Saturday, September 6, 2003
Declining enrollment and decreasing funds forced the South Routt School District to cut jobs and programs, but thanks to a relatively new online instruction program, district high school students have more educational opportunities than ever.
Soroco High School is offering its students 40 courses in several subject areas through Colorado Online Learning. The COL program is a collaborative effort of more than 70 state school districts, the Colorado Department of Education and eCollege, a Web-based learning management system.
For senior Nicole Baxter, the COL program enables her to take courses in biotechnology and advanced-placement calculus -- classes not offered by the 125-student school.
"Schools are limited in what they can offer," Baxter, 17, said. "Sometimes to get to a higher level, you have to look elsewhere."
Every day during first period, Baxter looks to a computer in the school's library for that academic boost. She logs on to the COL system and a page with links to her two courses jumps onto the screen. A click of the mouse takes Baxter into her AP calculus course, where she can join ClassLive, a real-time chat room where she participates in lessons with her teacher and other students from across the state. Assignments, tests and quizzes and notices from the instructor are just a click away.

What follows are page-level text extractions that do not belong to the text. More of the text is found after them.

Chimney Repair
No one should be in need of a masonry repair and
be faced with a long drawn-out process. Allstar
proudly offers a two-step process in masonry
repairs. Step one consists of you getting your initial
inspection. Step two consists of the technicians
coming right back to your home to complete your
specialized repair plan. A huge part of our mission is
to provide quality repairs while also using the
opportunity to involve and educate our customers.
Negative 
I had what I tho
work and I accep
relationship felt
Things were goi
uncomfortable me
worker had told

Only basic computer knowledge is needed to understand the COL system, though dedication is required to pass the courses.
"An online class is unique because you really have to take an active role in the class," Baxter said. "It's hard to squeak by. You have to put in the time."
About 40 Soroco students are enrolled in COL courses, said Alesha Samuelson, the school's COL coordinator. From psychology to anatomy and physiology, students can choose from a list of classes in several subject areas.

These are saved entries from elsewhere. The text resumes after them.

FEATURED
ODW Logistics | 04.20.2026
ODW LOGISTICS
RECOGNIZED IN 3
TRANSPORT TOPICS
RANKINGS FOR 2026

COL teachers update Samuelson every week on the progress of Soroco students and alert her if a student is falling behind. According to Principal James Chamb-erlin, Soroco students boasted one of the highest COL success rates last year.
The COL program is a huge boost for a small rural district with dwindling enrollment, Superintendent Steve Jones said.
"As we continue to decline in enrollment and resources, our curriculum is going to continue to narrow," Jones said. "We have to offer opportunities for our students. The idea that a student can take four years of Latin is pretty exciting."
The COL program costs the district about $100 per course per student. Being able to offer such a wide selection of courses at such a small price is well worth it for the district, Jones said. He prefers the COL program to a cyber school because it supplements the public school system as opposed to replacing it.
"Colorado Online Learning is really trying to fill a different niche than cyber schools," Jones said.
All COL courses count for credit and are aligned with the state's content standards.
But the opportunities the COL program provides go far beyond academic credit, Baxter said. It's giving her a leg up as she prepares to go to college, after which she wants to find a career in the field of molecular biology.